■ Problem statement:
Give the data again exactly as it appears, excluding any pictures.

■ Material provided:
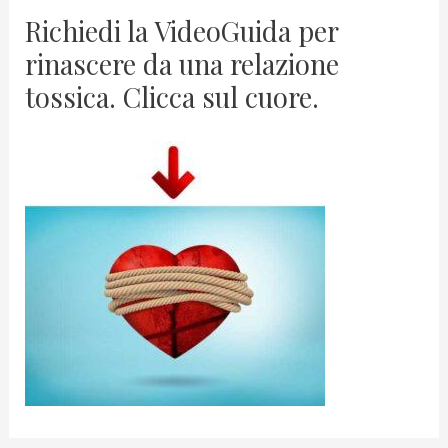
Richiedi la VideoGuida per
rinascere da una relazione
tossica. Clicca sul cuore.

■ Solution:
Richiedi la VideoGuida per
rinascere da una relazione
tossica. Clicca sul cuore.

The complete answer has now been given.